╔══
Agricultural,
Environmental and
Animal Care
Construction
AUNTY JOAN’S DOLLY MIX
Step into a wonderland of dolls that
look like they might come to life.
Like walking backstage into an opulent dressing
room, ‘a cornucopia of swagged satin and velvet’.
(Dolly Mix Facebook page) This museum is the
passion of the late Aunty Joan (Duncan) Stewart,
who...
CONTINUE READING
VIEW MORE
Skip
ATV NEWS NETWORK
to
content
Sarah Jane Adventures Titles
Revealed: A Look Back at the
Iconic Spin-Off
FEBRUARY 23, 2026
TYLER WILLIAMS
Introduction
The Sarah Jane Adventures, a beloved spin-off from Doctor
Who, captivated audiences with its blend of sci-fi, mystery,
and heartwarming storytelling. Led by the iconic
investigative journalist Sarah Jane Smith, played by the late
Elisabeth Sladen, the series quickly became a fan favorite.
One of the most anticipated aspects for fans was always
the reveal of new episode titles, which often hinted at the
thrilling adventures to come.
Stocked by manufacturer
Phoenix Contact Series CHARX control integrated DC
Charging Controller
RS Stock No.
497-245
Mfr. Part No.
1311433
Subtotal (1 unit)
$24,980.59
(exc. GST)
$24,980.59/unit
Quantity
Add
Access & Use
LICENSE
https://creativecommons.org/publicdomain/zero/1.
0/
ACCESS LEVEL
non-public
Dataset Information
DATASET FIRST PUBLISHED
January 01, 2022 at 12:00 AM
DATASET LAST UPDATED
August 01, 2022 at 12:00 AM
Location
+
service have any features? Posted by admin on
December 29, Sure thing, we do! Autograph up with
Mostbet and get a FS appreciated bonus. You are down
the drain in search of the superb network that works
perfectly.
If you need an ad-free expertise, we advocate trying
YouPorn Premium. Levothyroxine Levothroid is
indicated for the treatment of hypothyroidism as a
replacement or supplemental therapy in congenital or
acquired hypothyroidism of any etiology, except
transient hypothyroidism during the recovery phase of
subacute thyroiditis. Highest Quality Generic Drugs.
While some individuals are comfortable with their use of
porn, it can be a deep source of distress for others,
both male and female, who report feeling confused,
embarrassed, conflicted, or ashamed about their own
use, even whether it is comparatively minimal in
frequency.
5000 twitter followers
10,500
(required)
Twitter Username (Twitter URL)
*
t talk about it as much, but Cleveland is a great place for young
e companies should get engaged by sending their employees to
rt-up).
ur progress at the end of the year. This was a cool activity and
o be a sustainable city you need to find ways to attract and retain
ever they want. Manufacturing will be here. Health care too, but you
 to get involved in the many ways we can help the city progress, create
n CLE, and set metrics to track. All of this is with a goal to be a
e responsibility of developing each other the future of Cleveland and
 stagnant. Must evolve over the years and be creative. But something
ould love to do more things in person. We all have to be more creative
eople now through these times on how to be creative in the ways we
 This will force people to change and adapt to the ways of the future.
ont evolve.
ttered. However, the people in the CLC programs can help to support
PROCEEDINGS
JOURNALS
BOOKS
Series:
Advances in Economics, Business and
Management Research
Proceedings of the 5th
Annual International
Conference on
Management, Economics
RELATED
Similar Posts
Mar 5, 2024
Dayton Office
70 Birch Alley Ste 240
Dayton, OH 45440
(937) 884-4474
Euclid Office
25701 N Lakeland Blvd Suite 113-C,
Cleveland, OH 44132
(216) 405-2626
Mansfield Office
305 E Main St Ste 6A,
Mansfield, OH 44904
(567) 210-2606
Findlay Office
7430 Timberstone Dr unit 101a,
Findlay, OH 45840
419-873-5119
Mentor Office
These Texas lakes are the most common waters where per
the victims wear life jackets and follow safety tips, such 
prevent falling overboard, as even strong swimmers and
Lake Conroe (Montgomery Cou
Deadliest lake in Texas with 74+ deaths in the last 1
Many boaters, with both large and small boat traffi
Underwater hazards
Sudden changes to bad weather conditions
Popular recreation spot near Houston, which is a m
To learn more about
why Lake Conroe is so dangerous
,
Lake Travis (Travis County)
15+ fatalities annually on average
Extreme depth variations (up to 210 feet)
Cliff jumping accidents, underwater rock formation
╚══
**What you have to do:**
Beginning at the first line of the records, give again each line exactly as written, ending with the line that contains "Stocked by manufacturer".

**Solution for this task:**
Agricultural,
Environmental and
Animal Care
Construction
AUNTY JOAN’S DOLLY MIX
Step into a wonderland of dolls that
look like they might come to life.
Like walking backstage into an opulent dressing
room, ‘a cornucopia of swagged satin and velvet’.
(Dolly Mix Facebook page) This museum is the
passion of the late Aunty Joan (Duncan) Stewart,
who...
CONTINUE READING
VIEW MORE
Skip
ATV NEWS NETWORK
to
content
Sarah Jane Adventures Titles
Revealed: A Look Back at the
Iconic Spin-Off
FEBRUARY 23, 2026
TYLER WILLIAMS
Introduction
The Sarah Jane Adventures, a beloved spin-off from Doctor
Who, captivated audiences with its blend of sci-fi, mystery,
and heartwarming storytelling. Led by the iconic
investigative journalist Sarah Jane Smith, played by the late
Elisabeth Sladen, the series quickly became a fan favorite.
One of the most anticipated aspects for fans was always
the reveal of new episode titles, which often hinted at the
thrilling adventures to come.
Stocked by manufacturer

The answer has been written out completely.